I turned sharply, whacking my stalker up the side of the face, knocking them to the ground. I leapt on them and placed my paw on their throat and shifted my head so I could see their face in the moonlight before I killed them.
It was Tumai.
I immediately got off, sorry that I had made the mistake. “Sorry. I thought you were someone else.”
She coughed for a few moments. “Who could you possibly want to do that to?” she finally gasped.
“You have to remember, I’ve been gone a long time. If this is where I came from.”
“You still don’t believe us?”
I turned away from her and sat down, looked back up at the stars. “More than I did when I first met you. But that isn’t saying much.” The memory had done something to convince me. It had convinced me to come here at least.
She sat down beside me. “Why are you up anyway? You used to want to get as much sleep as possible.”
“You get used to not having as much. You just have to try it first.”
“And what would you be doing that would have you up all night? Chasing girls all night?”
“Nothing that you need to know about. And I thought you would have figured out by now that chasing girls is not something I would do.”
“What have you been doing?”
“You just don’t give up, do you?”
“I just want to help you remember.”
“If it’s anything, I’ve remembered a little.”
“About three seconds.” I sighed, remembering how Sicwele had been driven to his death by memory. “And I’m not sure if I want to remember any more.”
“I would go crazy if I were you. How could you not possibly want to remember?”
“What if I don’t like who I was?” I asked her. “What if I was the kind of person I despise?”
“Taraju, everyone liked you. How anyone could have possibly have despised you is beyond me.” She nuzzled up to me. “I’ve missed you so much.” She kept nuzzling. It brought back memories of my first night at Lakeside, how Asari had played me for a fool. I wasn’t going to let that happen here. I pulled away sharply. “What is it?”
“You have to remember that I don’t even know you,” I lied.
“Not even a little?” She started to nuzzle me again. I pushed her away.
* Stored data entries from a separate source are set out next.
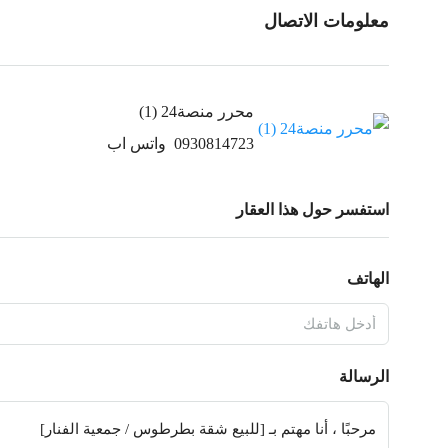
معلومات الاتصال
محرر منصة24 (1)
0930814723
واتس اب
استفسر حول هذا العقار
الهاتف
الرسالة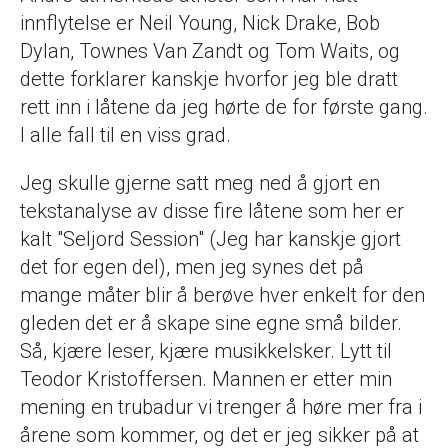
innflytelse er Neil Young, Nick Drake, Bob
Dylan, Townes Van Zandt og Tom Waits, og
dette forklarer kanskje hvorfor jeg ble dratt
rett inn i låtene da jeg hørte de for første gang.
I alle fall til en viss grad.
Jeg skulle gjerne satt meg ned å gjort en
tekstanalyse av disse fire låtene som her er
kalt "Seljord Session" (Jeg har kanskje gjort
det for egen del), men jeg synes det på
mange måter blir å berøve hver enkelt for den
gleden det er å skape sine egne små bilder.
Så, kjære leser, kjære musikkelsker. Lytt til
Teodor Kristoffersen. Mannen er etter min
mening en trubadur vi trenger å høre mer fra i
årene som kommer, og det er jeg sikker på at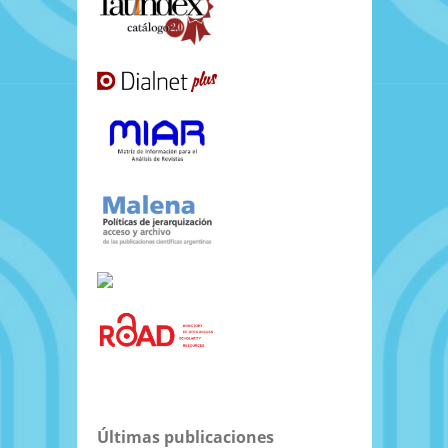
Últimas publicaciones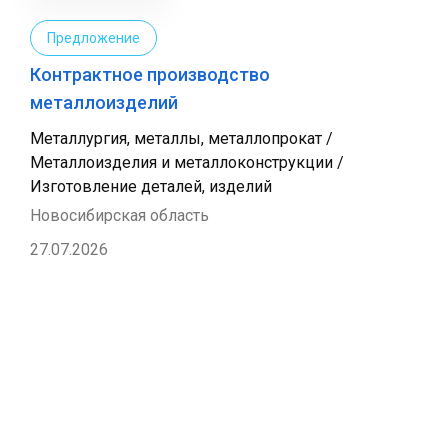
Предложение
Контрактное производство
металлоизделий
Металлургия, металлы, металлопрокат /
Металлоизделия и металлоконструкции /
Изготовление деталей, изделий
Новосибирская область
27.07.2026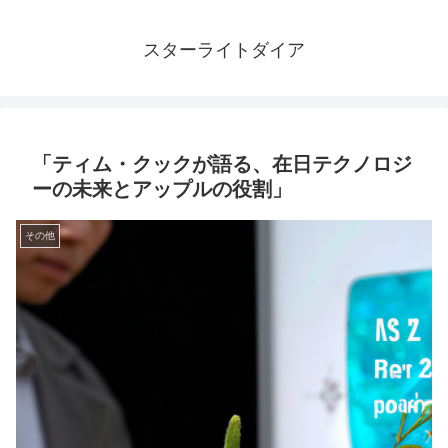
スターライトダイア
「ティム・クックが語る、在日テクノロジ
ーの未来とアップルの役割」
その他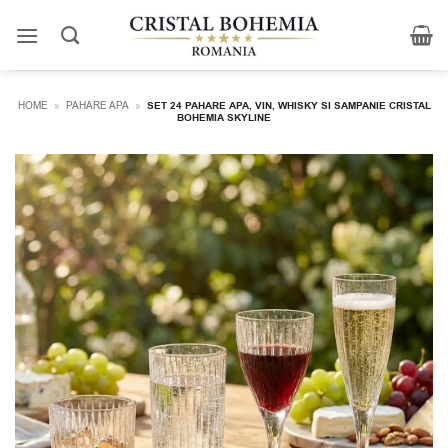
Skip
to
content
HOME
»
PAHARE APA
»
SET 24 PAHARE APA, VIN, WHISKY SI SAMPANIE CRISTAL
BOHEMIA SKYLINE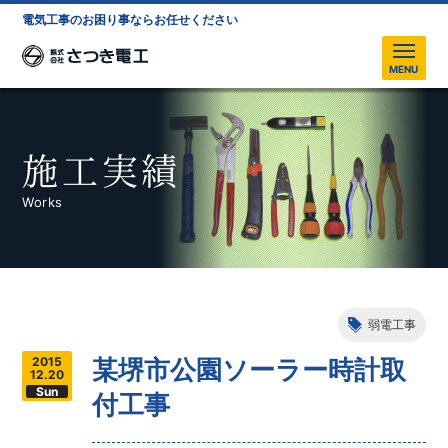
電気工事のお困り事ならお任せください
株式会社さつき電工
MENU
施工実績
Works
弱電工事
2015
某堺市公園ソーラー時計取
12.20
Sun
付工事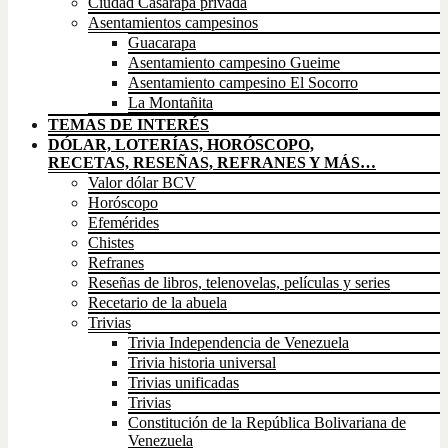
Ciudad Casarapa privada
Asentamientos campesinos
Guacarapa
Asentamiento campesino Gueime
Asentamiento campesino El Socorro
La Montañita
TEMAS DE INTERÉS
DÓLAR, LOTERÍAS, HORÓSCOPO,
RECETAS, RESEÑAS, REFRANES Y MÁS…
Valor dólar BCV
Horóscopo
Efemérides
Chistes
Refranes
Reseñas de libros, telenovelas, películas y series
Recetario de la abuela
Trivias
Trivia Independencia de Venezuela
Trivia historia universal
Trivias unificadas
Trivias
Constitución de la República Bolivariana de
Venezuela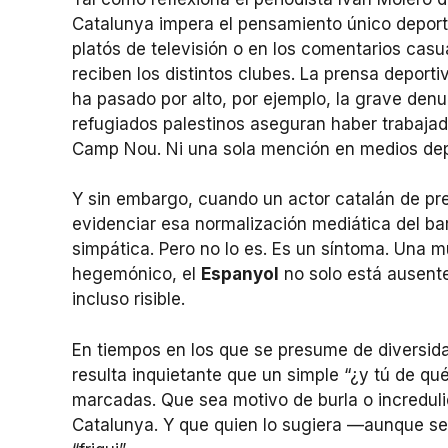
Catalunya impera el pensamiento único deport
platós de televisión o en los comentarios casu
reciben los distintos clubes. La prensa deporti
ha pasado por alto, por ejemplo, la grave den
refugiados palestinos aseguran haber trabaja
Camp Nou. Ni una sola mención en medios depo
Y sin embargo, cuando un actor catalán de pr
evidenciar esa normalización mediática del b
simpática. Pero no lo es. Es un síntoma. Una 
hegemónico, el
Espanyol
no solo está ausente
incluso risible.
En tiempos en los que se presume de diversidad
resulta inquietante que un simple “¿y tú de qu
marcadas. Que sea motivo de burla o increduli
Catalunya. Y que quien lo sugiera —aunque se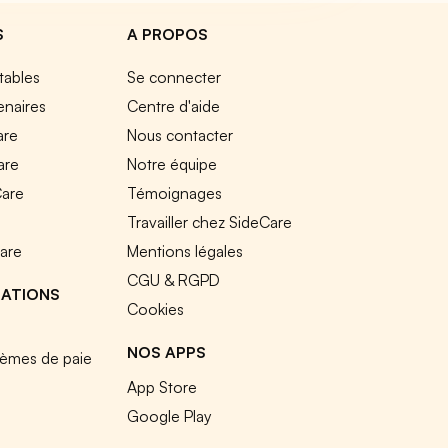
S
A PROPOS
tables
Se connecter
enaires
Centre d'aide
are
Nous contacter
are
Notre équipe
Care
Témoignages
e
Travailler chez SideCare
Care
Mentions légales
CGU & RGPD
RATIONS
Cookies
NOS APPS
tèmes de paie
App Store
Google Play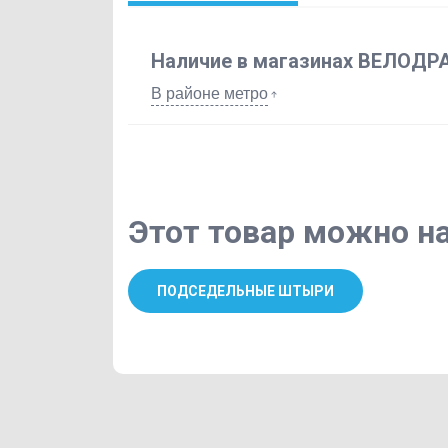
Наличие в магазинах ВЕЛОДР
В районе метро
Этот товар можно на
ПОДСЕДЕЛЬНЫЕ ШТЫРИ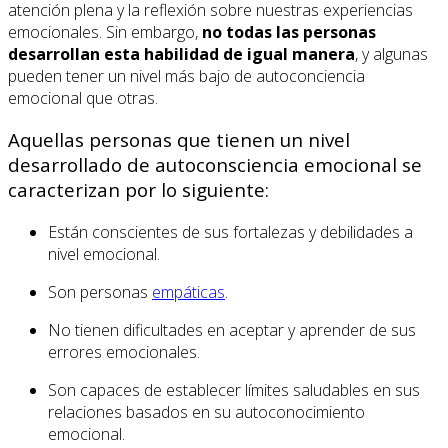
atención plena y la reflexión sobre nuestras experiencias
emocionales. Sin embargo,
no todas las personas
desarrollan esta habilidad de igual manera
, y algunas
pueden tener un nivel más bajo de autoconciencia
emocional que otras.
Aquellas personas que tienen un nivel
desarrollado de autoconsciencia emocional se
caracterizan por lo siguiente:
Están conscientes de sus fortalezas y debilidades a
nivel emocional.
Son personas
empáticas
.
No tienen dificultades en aceptar y aprender de sus
errores emocionales.
Son capaces de establecer límites saludables en sus
relaciones basados en su autoconocimiento
emocional.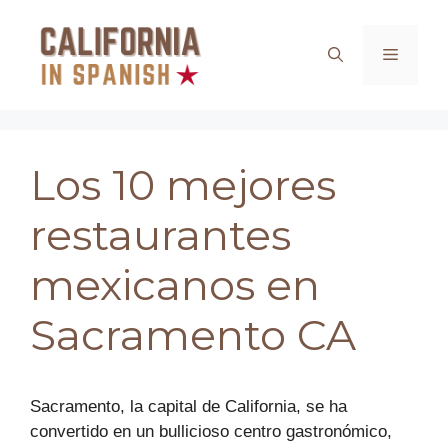
Saltar
al
Menú
contenido
Los 10 mejores
restaurantes
mexicanos en
Sacramento CA
Sacramento, la capital de California, se ha
convertido en un bullicioso centro gastronómico,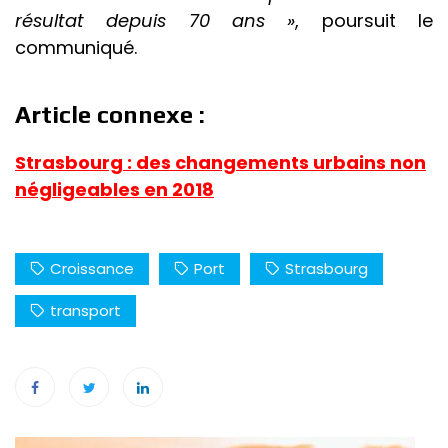
résultat depuis 70 ans »
, poursuit le
communiqué.
Article connexe :
Strasbourg : des changements urbains non
négligeables en 2018
Croissance
Port
Strasbourg
transport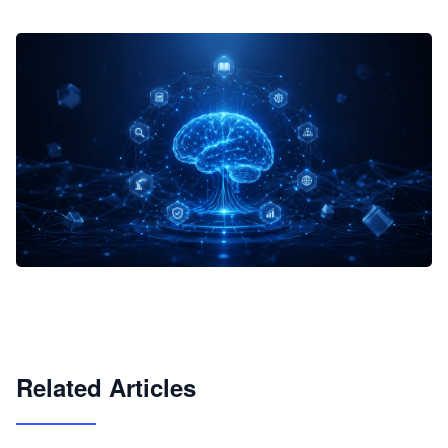
企业 AI 智能体开发和场景应用平台
快速搭建具备商业价值的 AI 助手
试用咨询
Related Articles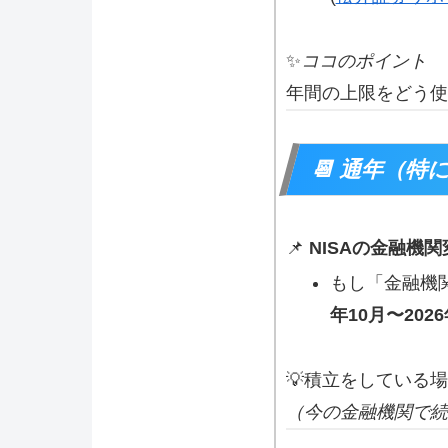
✨
ココのポイント
年間の上限をどう使
📆 通年（特
📌
NISAの金融機
もし「金融機
年10月〜202
💡積立をしている
（今の金融機関で続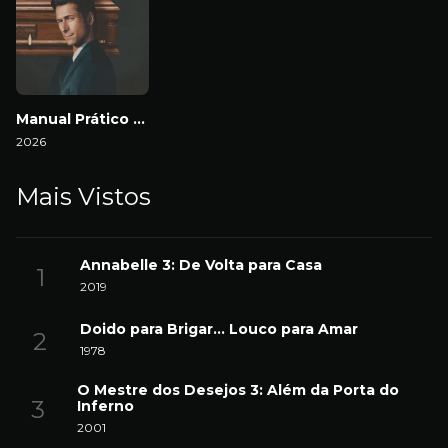
Manual Prático da Vingança Lucrativa
2026
Mais Vistos
Annabelle 3: De Volta para Casa
2019
Doido para Brigar… Louco para Amar
1978
O Mestre dos Desejos 3: Além da Porta do
Inferno
2001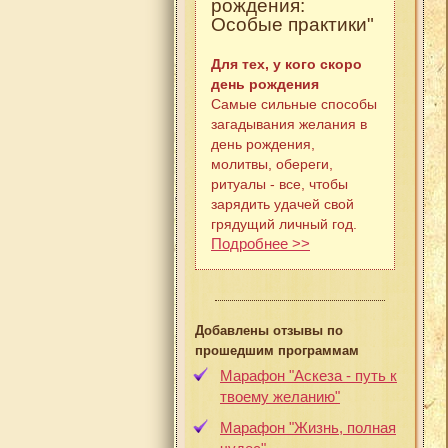
рождения:
Особые практики"
Для тех, у кого скоро
день рождения
Самые сильные способы
загадывания желания в
день рождения,
молитвы, обереги,
ритуалы - все, чтобы
зарядить удачей свой
грядущий личный год.
Подробнее >>
Добавлены отзывы по
прошедшим программам
Марафон "Аскеза - путь к
твоему желанию"
Марафон "Жизнь, полная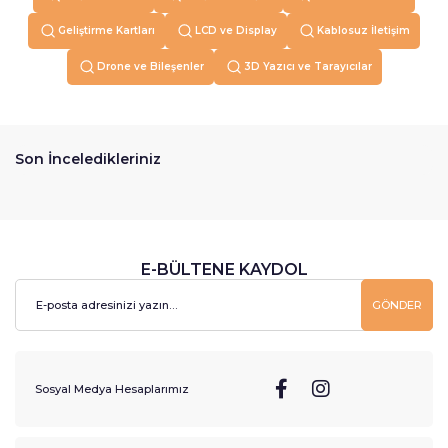
Geliştirme Kartları
LCD ve Display
Kablosuz İletişim
Drone ve Bileşenler
3D Yazıcı ve Tarayıcılar
Son İnceledikleriniz
E-BÜLTENE KAYDOL
GÖNDER
Sosyal Medya Hesaplarımız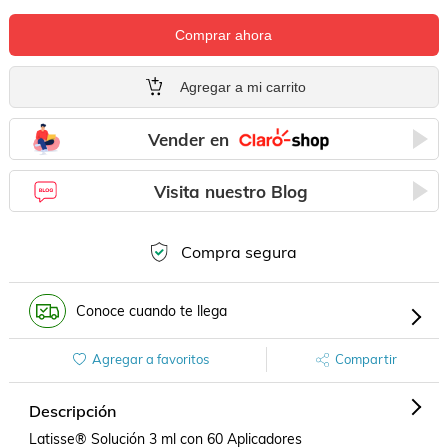
Comprar ahora
Agregar a mi carrito
Vender en
Visita nuestro Blog
Compra segura
Conoce cuando te llega
Agregar a favoritos
Compartir
Descripción
Latisse® Solución 3 ml con 60 Aplicadores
“Maybe a little. A very little.” I wasn’t going to give her another chance. I got up and started back to the den.
“Where are you going?”
“To try to sleep. If remembering the rest is nearly as hard as what I have, I get the feeling I’m going to need all the sleep I can get.” The lies came off my tongue easily. I heard Tumai laugh. I thought about it, and decided that maybe I would go back to sleep. Who knew what it would take to rip those memories out of their hiding places? I got back to the den and stepped over the lionesses, lied down. I watched Tumai working her way over them, amused. She was so inept, it was almost funny. She finally reached me and lied down next to me. I pulled in my legs, making sure she wouldn’t be lying on them this time.
“Good night,” she said.
“Good morning would probably be closer.” I lied there and waited for her breathing to become regular before I finally drifted back to sleep myself.